Neurosymbolic Learning for Advanced Persistent Threat Detection under Extreme Class Imbalance

The growing deployment of Internet of Things (IoT) devices in smart cities and industrial environments increases vulnerability to stealthy, multi-stage advanced persistent threats (APTs) that exploit wireless communication. Detection is challenging due to severe class imbalance in network traffic, which limits the effectiveness of traditional deep learning approaches and their lack of explainability in classification decisions. To address these challenges, this paper proposes a neurosymbolic architecture that integrates an optimized BERT model with logic tensor networks (LTN) for explainable APT detection in wireless IoT networks. The proposed method addresses the challenges of mobile IoT environments through efficient feature encoding that transforms network flow data into BERT-compatible sequences while preserving temporal dependencies critical for APT stage identification. Severe class imbalance is mitigated using focal loss, hierarchical classification that separates normal traffic detection from attack categorization, and adaptive sampling strategies. Evaluation on the SCVIC-APT2021 dataset demonstrates an operationally viable binary classification F1 score of 95.27% with a false positive rate of 0.14%, and a 76.75% macro F1 score for multi-class attack categorization. Furthermore, a novel explainability analysis statistically validates the importance of distinct network features.
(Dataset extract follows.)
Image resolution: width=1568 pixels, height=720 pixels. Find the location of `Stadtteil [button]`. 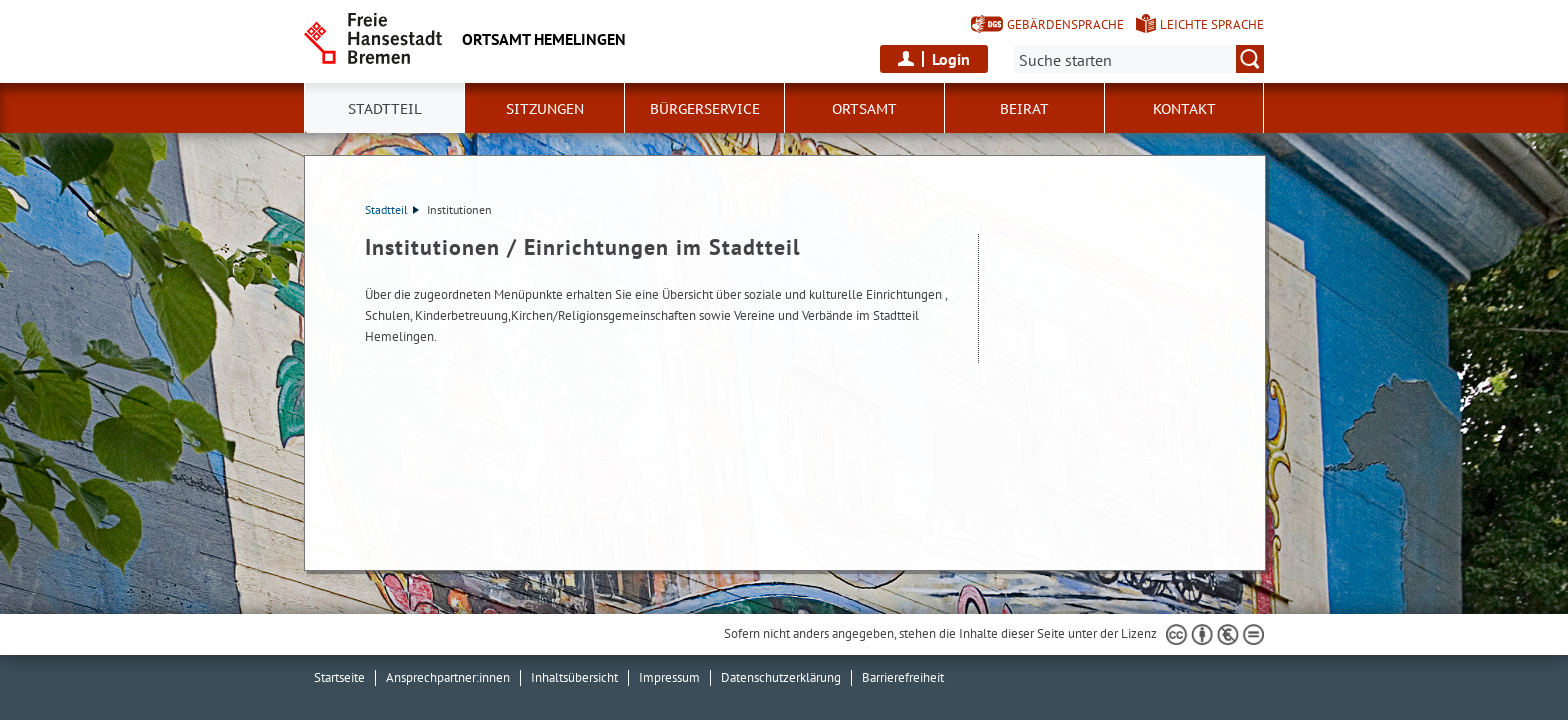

These results demonstrate that neurosymbolic learning enables high-performance, interpretable, and operationally viable APT detection for IoT network monitoring architectures.

翻译：随着物联网设备在智慧城市和工业环境中的广泛部署，利用无线通信进行隐蔽、多阶段攻击的高级持续性威胁日益增多，导致系统脆弱性加剧。由于网络流量中存在严重的类别不平衡问题，传统深度学习方法的效果受限，且其分类决策缺乏可解释性，使得检测工作面临巨大挑战。为应对这些挑战，本文提出一种神经符号架构，将优化的BERT模型与逻辑张量网络相结合，用于无线物联网网络中可解释的APT检测。该方法通过高效的特征编码，将网络流数据转换为BERT兼容的序列，同时保留对APT阶段识别至关重要的时间依赖性，从而应对移动物联网环境的挑战。通过使用焦点损失、将正常流量检测与攻击分类分离的分层分类方法以及自适应采样策略，有效缓解了严重的类别不平衡问题。在SCVIC-APT2021数据集上的评估结果表明，该方法在二元分类中取得了95.27%的操作可行F1分数，误报率为0.14%，在多类攻击分类中宏观F1分数达到76.75%。此外，新颖的可解释性分析从统计学角度验证了不同网络特征的重要性。这些结果表明，神经符号学习能够为物联网网络监控架构实现高性能、可解释且操作可行的APT检测。